Saturday, September 1, 2007

Labor Day Weekend

I am not having any party. The neighbors are having a party. Their lawn is set up with tents and awnings and nets for games. The sun and the sky are perfect, cooler than it has been. Just enough to mourn the summer.

I just want to stay in bed. Eli has been his cutest self, teasing me to get up, with his head cocked, offering me his paw. Even Chinny sits beside him, imploring me with her big yellow eyes. I have nothing to get up for. Except to have a cigarette.

I think of party days. When I would be in the kitchen squashing cooked potatoes through my fingers and stealing bites from the hard boiled egg yolks before I put them in the salad. The doors would be standing open, the kids running and asking what time we were leaving or the company was arriving, Max trying to be several places at once. Tony would be running to buy ice and stocking up the refrig with so much beer I had no room for the hamburgers and salads, and asking if I thought he should buy wine.

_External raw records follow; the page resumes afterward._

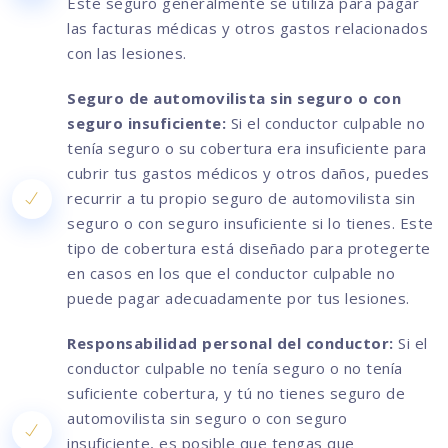
Este seguro generalmente se utiliza para pagar
las facturas médicas y otros gastos relacionados
con las lesiones.
Seguro de automovilista sin seguro o con
seguro insuficiente:
Si el conductor culpable no
tenía seguro o su cobertura era insuficiente para
cubrir tus gastos médicos y otros daños, puedes
recurrir a tu propio seguro de automovilista sin
seguro o con seguro insuficiente si lo tienes. Este
tipo de cobertura está diseñado para protegerte
en casos en los que el conductor culpable no
puede pagar adecuadamente por tus lesiones.
Responsabilidad personal del conductor:
Si el
conductor culpable no tenía seguro o no tenía
suficiente cobertura, y tú no tienes seguro de
automovilista sin seguro o con seguro
insuficiente, es posible que tengas que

My sister would be on the phone with my mother, working out the details of the day. Who was bringing what and what time we would eat it. We would probably have cake for Arthur's birthday. He would love the day, the conversation, the family.

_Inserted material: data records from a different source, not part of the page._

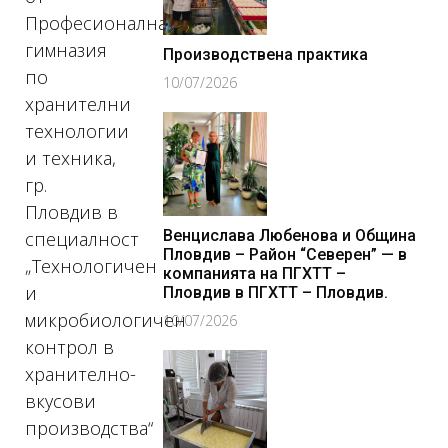
Професионална
гимназия
Производствена практика
по
10/07/2026
хранителни
технологии
и техника,
гр.
Пловдив в
Венцислава Любенова и Община
специалност
Пловдив – Район “Северен” — в
„Технологичен
компанията на ПГХТТ –
и
Пловдив в ПГХТТ – Пловдив.
микробиологичен
10/07/2026
контрол в
хранително-
вкусови
производства“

Tony's mother and father might be there, Eunice ceaselessly smoking her long brown cigarettes and Milt, in an orange sweatshirt, with his cigar. John and Linda would come and we would build a fire in the evening and swat mosquitos and keep the kids from falling in the blaze. Linda would entertain with her stories and her opinions and yell at John for being stupid and a man. When everyone else left, we might play Trivial Pursuit at the dining room table.

Long ago, it was Grandpa Baker and "Etta who could never be left out of anything" and sweet Aunt Ethel and maybe Maybelle with her two obnoxious children and whichever husband was in her wake at the time.

Grandpa and I and my sisters, Aunt Ethel, maybe my father, would play croquet on my parent's front lawn while my chubby mother sat in her lawn chair and critiqued. We had the best iver croquet set which my grandfather giver-of-great-gifts had brought from Albany Hardware and Iron where he worked. Gramp and I played croquet endlessly, long after the others had conceded defeat. We were the best, he and I.

I am the grandmother now. Alone with my dog and my cat and my books and computer. The children and grandchildren are scattered. Michael in Oregon, Zach in California, Laurie on a trip to NYC. Josh lives in the city, married now with Amy and Egan. Tony is living in his own house. My sisters don't like me. My parents are gone. Gramp and Aunt Ethel and Linda and Milt are all dead. Eunice in Florida, John in South Carolina.

There won't be any cake or potato salad. No Max. No children. No campfire or croquet.

And I have no reason to get out of bed. Except to have a cigarette. One of the long brown skinny ones like Eunice smokes.